Right, well there's two things to be said, here.
Bluecast wrote:Reading some forums some people seem to hate their 360/PS3 because it's stuck on 720P. Now being totally new to having HD the top I have seen on my TV is 1080i from Programming. However it was compressed due to being a basic cable. PS3 to me looks great in 720P but again not seen full 1080P yet on this TV. Wii U is native at 1080P and sure all next gen systems will be.

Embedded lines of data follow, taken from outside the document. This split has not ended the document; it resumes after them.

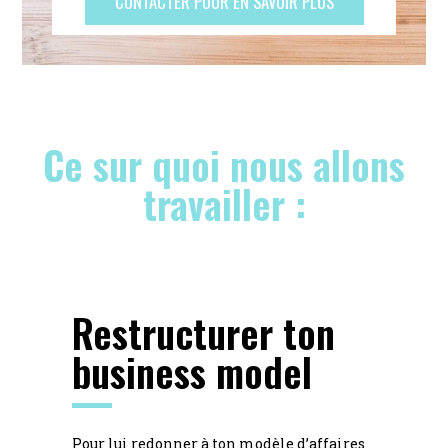
CONTACTER POUR EN SAVOIR PLUS
Ce sur quoi nous allons
travailler :
Restructurer ton
business model
Pour lui redonner à ton modèle d’affaires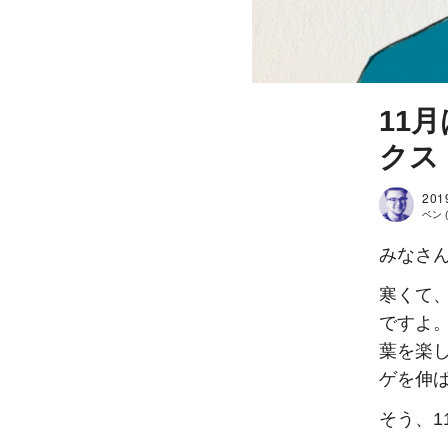
11
クス
201
ベン (
みなさ
寒くて、
ですよ
葉を楽
ゲを伸
そう、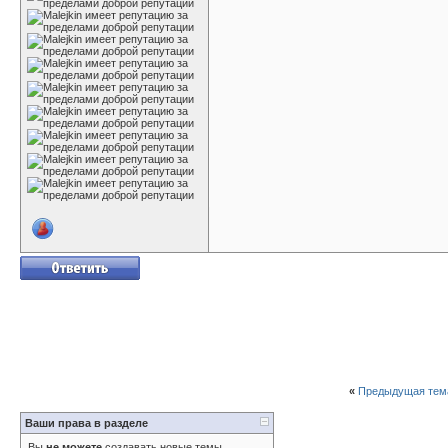
«
Предыдущая тем
Ваши права в разделе
Вы
не можете
создавать новые темы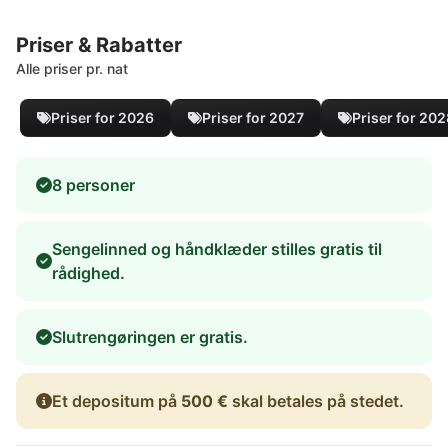
Priser & Rabatter
Alle priser pr. nat
Priser for 2026
Priser for 2027
Priser for 20
8 personer
Sengelinned og håndklæder stilles gratis til
rådighed.
Slutrengøringen er gratis.
Et depositum på
500 €
skal betales på stedet.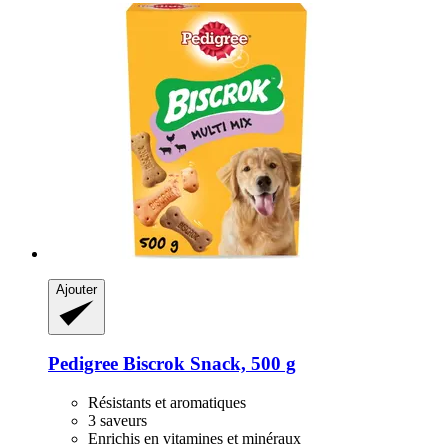
Ajouter
Pedigree
Biscrok Snack, 500 g
Résistants et aromatiques
3 saveurs
Enrichis en vitamines et minéraux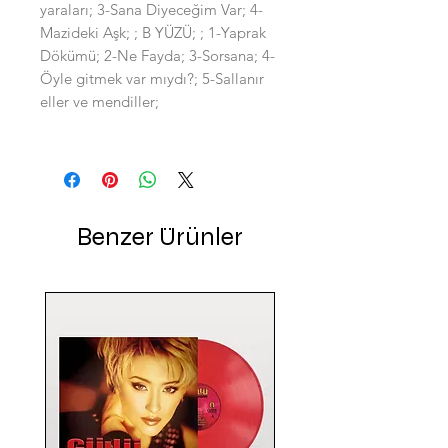
yaraları; 3-Sana Diyeceğim Var; 4-
Mazideki Aşk; ; B YÜZÜ; ; 1-Yaprak
Dökümü; 2-Ne Fayda; 3-Sorsana; 4-
Öyle gitmek var mıydı?; 5-Sallanır
eller ve mendiller;
Benzer Ürünler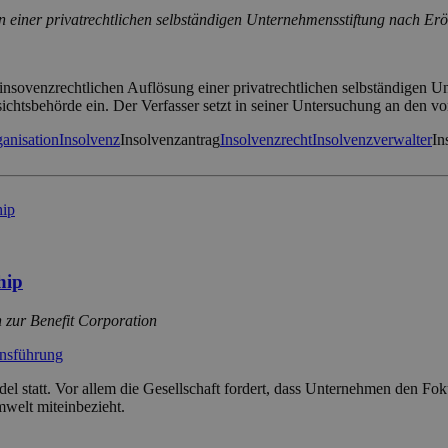
einer privatrechtlichen selbständigen Unternehmensstiftung nach Erö
insovenzrechtlichen Auflösung einer privatrechtlichen selbständigen Un
fsichtsbehörde ein. Der Verfasser setzt in seiner Untersuchung an den
anisation
Insolvenz
Insolvenzantrag
Insolvenzrecht
Insolvenzverwalter
In
hip
 zur Benefit Corporation
ensführung
del statt. Vor allem die Gesellschaft fordert, dass Unternehmen den Fo
mwelt miteinbezieht.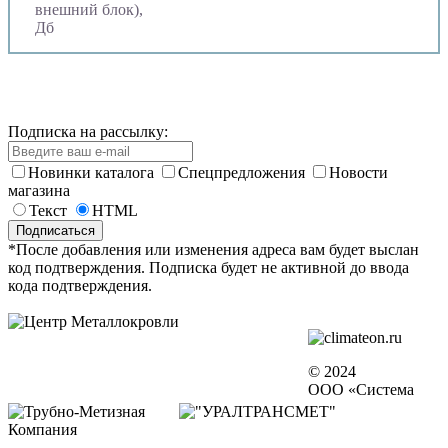
внешний блок),
Дб
Подписка на рассылку:
Новинки каталога
Спецпредложения
Новости
магазина
Текст
HTML
*После добавления или изменения адреса вам будет выслан
код подтверждения. Подписка будет не активной до ввода
кода подтверждения.
© 2024
ООО «Система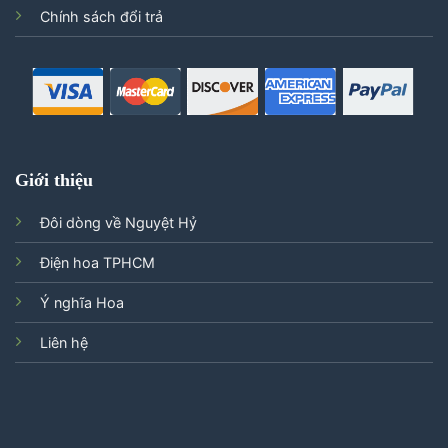
Chính sách đổi trả
Giới thiệu
Đôi dòng về Nguyệt Hỷ
Điện hoa TPHCM
Ý nghĩa Hoa
Liên hệ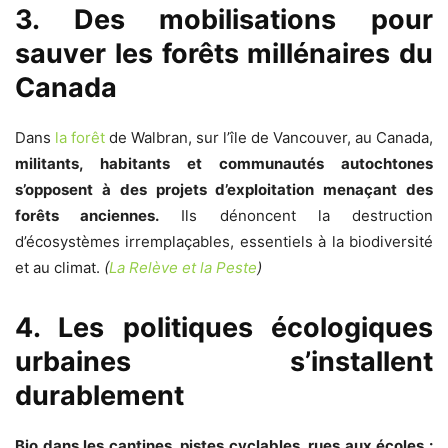
3. Des mobilisations pour
sauver les forêts millénaires du
Canada
Dans
la forêt
de Walbran, sur l’île de Vancouver, au Canada,
militants, habitants et communautés autochtones
s’opposent à des projets d’exploitation menaçant des
forêts anciennes.
Ils dénoncent la destruction
d’écosystèmes irremplaçables, essentiels à la biodiversité
et au climat.
(
La Relève et la Peste
)
4. Les politiques écologiques
urbaines s’installent
durablement
Bio dans les cantines, pistes cyclables, rues aux écoles :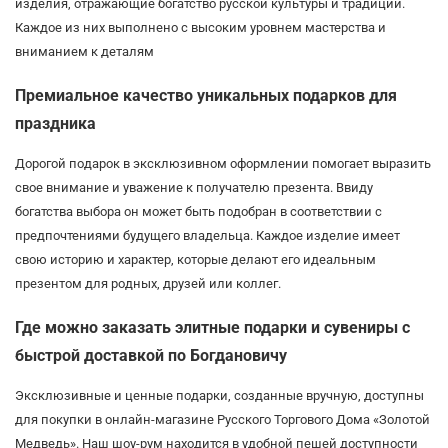
изделия, отражающие богатство русской культуры и традиций.
Каждое из них выполнено с высоким уровнем мастерства и
вниманием к деталям
Премиальное качество уникальных подарков для
праздника
Дорогой подарок в эксклюзивном оформлении помогает выразить
свое внимание и уважение к получателю презента. Ввиду
богатства выбора он может быть подобран в соответствии с
предпочтениями будущего владельца. Каждое изделие имеет
свою историю и характер, которые делают его идеальным
презентом для родных, друзей или коллег.
Где можно заказать элитные подарки и сувениры с
быстрой доставкой по Богдановичу
Эксклюзивные и ценные подарки, созданные вручную, доступны
для покупки в онлайн-магазине Русского Торгового Дома «Золотой
Медведь». Наш шоу-рум находится в удобной пешей доступности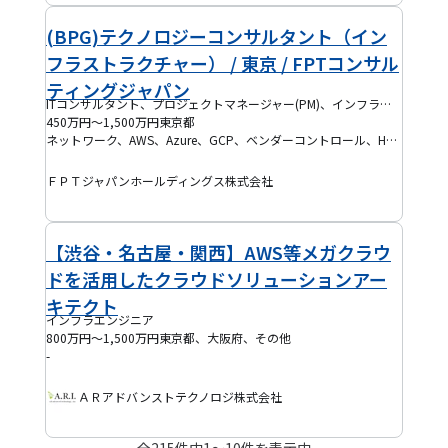
(BPG)テクノロジーコンサルタント（イン
フラストラクチャー） / 東京 / FPTコンサル
ティングジャパン
ITコンサルタント、プロジェクトマネージャー(PM)、インフラエンジニア、クラウドエンジニア、PMO
450万円～1,500万円
東京都
ネットワーク、AWS、Azure、GCP、ベンダーコントロール、Hyper-V、VMware
ＦＰＴジャパンホールディングス株式会社
【渋谷・名古屋・関西】AWS等メガクラウ
ドを活用したクラウドソリューションアー
キテクト
インフラエンジニア
800万円～1,500万円
東京都、大阪府、その他
-
ＡＲアドバンストテクノロジ株式会社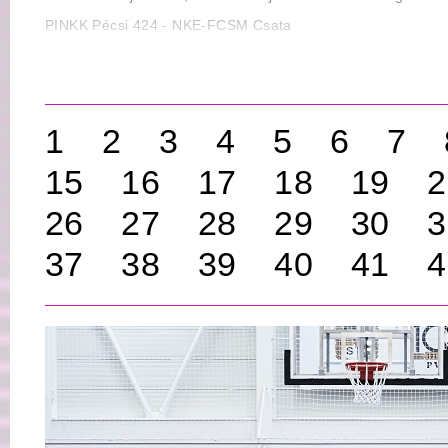
Eladott labda: 26 ill. 22
PINKK Pécsi 424 - NKE-FCSM Csata
Fault: 27 ill. 24
Jv.: Tőzsér Dénes, Söjtöry Tamás, Vida József (Fekete Lász
2019.11.06, szerda – 19:30, Kozármisleny Sportcsarnok
1
2
3
4
5
6
7
15
16
17
18
19
2
26
27
28
29
30
3
37
38
39
40
41
4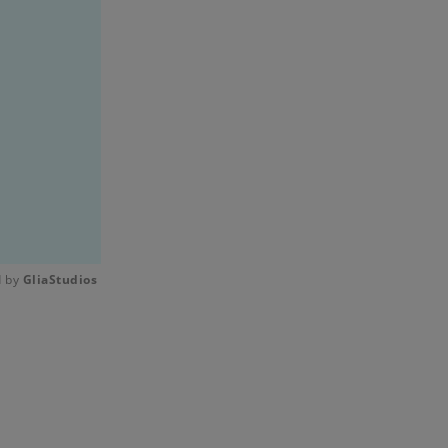
 by 
GliaStudios
Mute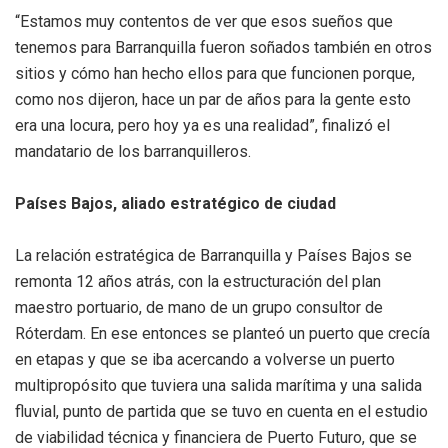
“Estamos muy contentos de ver que esos sueños que
tenemos para Barranquilla fueron soñados también en otros
sitios y cómo han hecho ellos para que funcionen porque,
como nos dijeron, hace un par de años para la gente esto
era una locura, pero hoy ya es una realidad”, finalizó el
mandatario de los barranquilleros.
Países Bajos, aliado estratégico de ciudad
La relación estratégica de Barranquilla y Países Bajos se
remonta 12 años atrás, con la estructuración del plan
maestro portuario, de mano de un grupo consultor de
Róterdam. En ese entonces se planteó un puerto que crecía
en etapas y que se iba acercando a volverse un puerto
multipropósito que tuviera una salida marítima y una salida
fluvial, punto de partida que se tuvo en cuenta en el estudio
de viabilidad técnica y financiera de Puerto Futuro, que se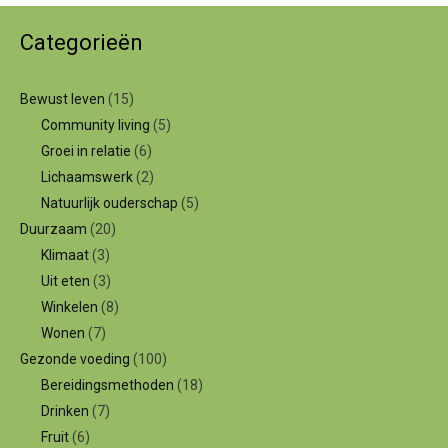
Categorieën
Bewust leven
(15)
Community living
(5)
Groei in relatie
(6)
Lichaamswerk
(2)
Natuurlijk ouderschap
(5)
Duurzaam
(20)
Klimaat
(3)
Uit eten
(3)
Winkelen
(8)
Wonen
(7)
Gezonde voeding
(100)
Bereidingsmethoden
(18)
Drinken
(7)
Fruit
(6)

If that's true, your television is not a 1080p set, only a 1080i set. Huge difference. 1080
p refers to 'progressive-scan', whereby the entire screen is refreshed all at one. No alternating lines, no strobing, combing or flickering. Just a whole new image every frame. 1080
i refers to 'interlaced', whereby
half of the image is refreshed every frame in alternating lines. So, row 1, row 3, row 5, etc etc. Then on the next frame, the rows of pixels that were not updated in the last frame have their turn.
Interaced video was developed in order to save bandwidth when television was an emergent-technology. This produces the famous 'combing' effect. Now, there are various 'de-interlacing' algorithms about (your set almost certainly has one, Ryudo), but in this day and age they're meant simply to clean up broadcast television, the vast majority of which is broadcasted as interlaced video, and also serve to make some older interlaced DVDs prettier.
You'd be better off setting your TV to 720p, Ryudo. 1080i
sounds higher, but really you're only getting half that in every frame. At least with 720p you're getting a pure image, without having to worry about extra processing being done to deinterlace the image, robbing you of valuable response time.
Combing;
As a matter of technicality, LCD and OLED screens are incapable of displaying true interlaced video.
All such televisions convert the image to progressive scan in order to display it. The question is one of processing, and if so, the quality of that processing. No deinterlacing or bad deinterlacing means that you'll still see the combing, it'll just be sent to your eyes as two interlaced, combed frames being sent as one.
Of course, regardless of the quality of processing, there is always artifacting from deinterlacing. Another reasons why 720p would be the better choice for you, Ryudo.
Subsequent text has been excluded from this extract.